U.S. Treasury yields rose on Wednesday, with the yield on the 10-year bond hitting a multi-year high as investors scanned the latest economic data and weighed the outlook for Federal Reserve interest rates. 10-year treasury bill
The yield rose nearly 5 basis points to 4.897%, rising above 4.9% for the first time since 2007. Meanwhile, the 2-year bond
The yield was unchanged at 5.214%, close to the 2006 level.

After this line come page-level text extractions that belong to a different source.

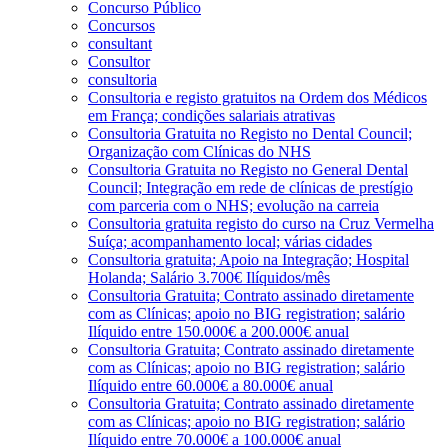
Concurso Público
Concursos
consultant
Consultor
consultoria
Consultoria e registo gratuitos na Ordem dos Médicos
em França; condições salariais atrativas
Consultoria Gratuita no Registo no Dental Council;
Organização com Clínicas do NHS
Consultoria Gratuita no Registo no General Dental
Council; Integração em rede de clínicas de prestígio
com parceria com o NHS; evolução na carreia
Consultoria gratuita registo do curso na Cruz Vermelha
Suíça; acompanhamento local; várias cidades
Consultoria gratuita; Apoio na Integração; Hospital
Holanda; Salário 3.700€ Ilíquidos/mês
Consultoria Gratuita; Contrato assinado diretamente
com as Clínicas; apoio no BIG registration; salário
Ilíquido entre 150.000€ a 200.000€ anual
Consultoria Gratuita; Contrato assinado diretamente
com as Clínicas; apoio no BIG registration; salário
Ilíquido entre 60.000€ a 80.000€ anual
Consultoria Gratuita; Contrato assinado diretamente
com as Clínicas; apoio no BIG registration; salário
Ilíquido entre 70.000€ a 100.000€ anual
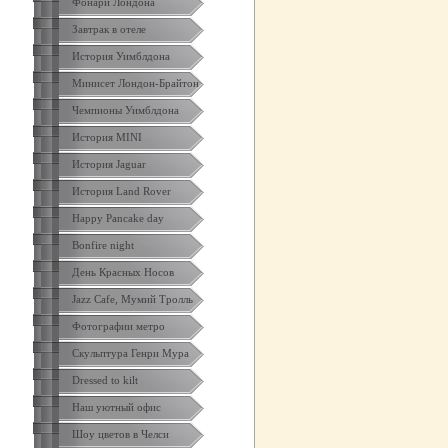
Фонари Лондона
Завтрак в отеле
История Уимблдона
Минисет Лондон-Брайтон
Чемпионы Уимблдона
История MINI
История Jaguar
История Land Rover
Happy Pancake day
Bonfire night
День Красных Носов
Jazz Cafe, Мумий Тролль
Фотографии метро
Скульптура Генри Мура
Dressed to kilt
Наш уютный офис
Шоу цветов в Челси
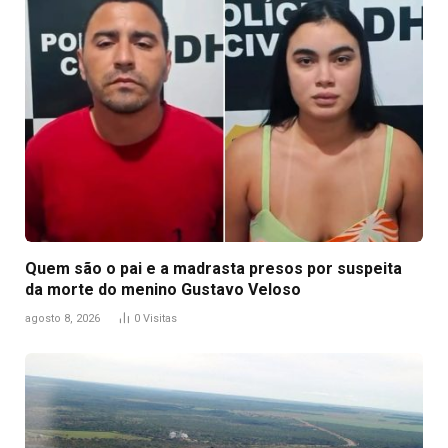
Quem são o pai e a madrasta presos por suspeita
da morte do menino Gustavo Veloso
agosto 8, 2026
0
Visitas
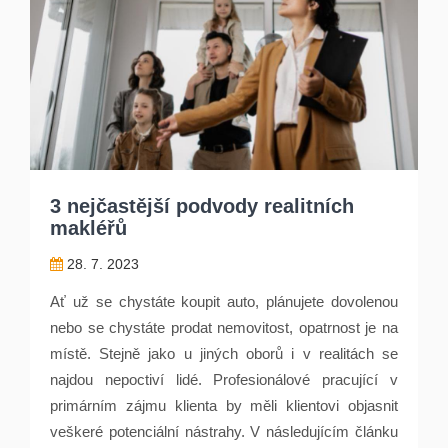
3 nejčastější podvody realitních
makléřů
28. 7. 2023
Ať už se chystáte koupit auto, plánujete dovolenou
nebo se chystáte prodat nemovitost, opatrnost je na
místě. Stejně jako u jiných oborů i v realitách se
najdou nepoctiví lidé. Profesionálové pracující v
primárním zájmu klienta by měli klientovi objasnit
veškeré potenciální nástrahy. V následujícím článku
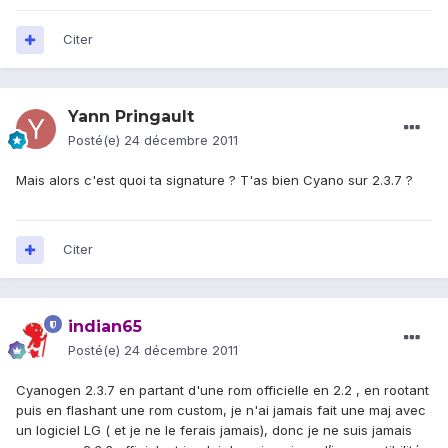
Citer
Yann Pringault
Posté(e)
24 décembre 2011
Mais alors c'est quoi ta signature ? T'as bien Cyano sur 2.3.7 ?
Citer
indian65
Posté(e)
24 décembre 2011
Cyanogen 2.3.7 en partant d'une rom officielle en 2.2 , en rootant
puis en flashant une rom custom, je n'ai jamais fait une maj avec
un logiciel LG ( et je ne le ferais jamais), donc je ne suis jamais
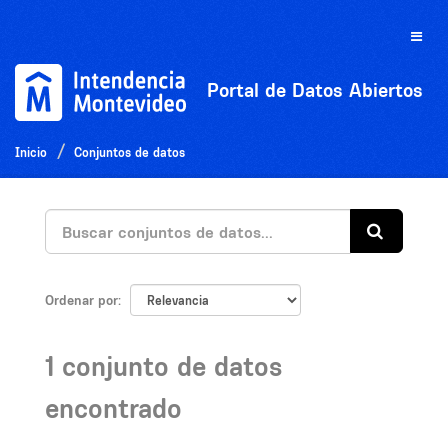
Ir
al
Toggle
contenido
naviga
Portal de Datos Abiertos
Inicio
Conjuntos de datos
Ordenar por
1 conjunto de datos
encontrado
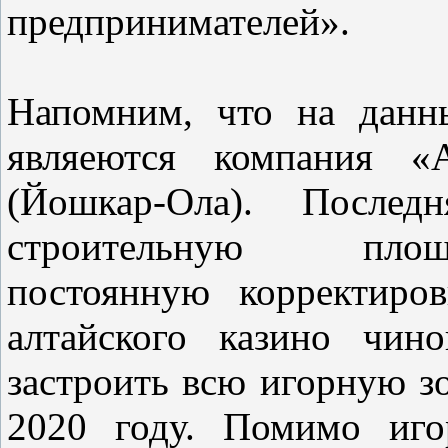
предпринимателей».
Напомним, что на данн
являеются компания 
(Йошкар-Ола). После
строительную пл
постоянную корректиро
алтайского казино чин
застроить всю игорную зо
2020 году. Помимо иго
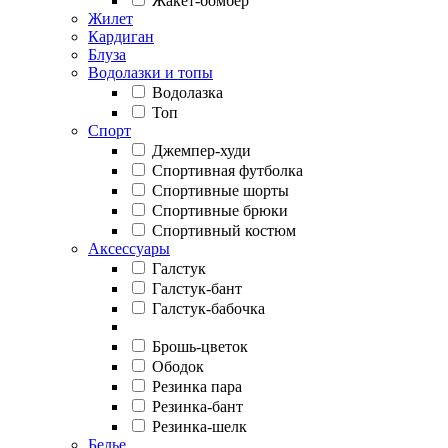
Жакет-бомбер
Жилет
Кардиган
Блуза
Водолазки и топы
Водолазка
Топ
Спорт
Джемпер-худи
Спортивная футболка
Спортивные шорты
Спортивные брюки
Спортивный костюм
Аксессуары
Галстук
Галстук-бант
Галстук-бабочка
Брошь-цветок
Ободок
Резинка пара
Резинка-бант
Резинка-шелк
Белье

It is also worth noting that the 5-year government bond
The increase reached as much as 4.937%, which is the highest level since 2007.
Yield and price move in opposite directions, and 1 basis point is equal to 0.01%. Investors weigh new economic data as uncertainty over the Fed’s monetary policy outlook has increased in recent weeks.
Data released Wednesday showed that housing starts accelerated in September, but the pace of growth was slower than expected. Building permits fell this month, but less than economists had predicted.
September retail sales data released on Tuesday rose 0.7% over the month. That was well above the 0.3% economists had expected for the Dow Jones, showing consumer resilience amid rising interest rates and other economic pressures.
The data revived concerns about the outlook for interest rates, and some investors saw it as a sign that interest rates could rise further, or at least stay high for longer. Markets still have a 90% chance that interest rates will remain unchanged when the Fed announces its next monetary policy decision on Nov. 1, according to CME Group’s FedWatch tool, but a rate hike has been a possibility, according to Tuesday’s December data increased.
In recent days and weeks, several Fed officials have said the central bank may not raise interest rates again, especially as rising U.S. Treasury yields worsen economic conditions. Additional comments from policymakers, including Federal Reserve Chairman Jerome Powell, are expected this week, and investors are looking to their comments for clues about policy expectations. The upcoming economic data could also influence the views of investors and Fed officials.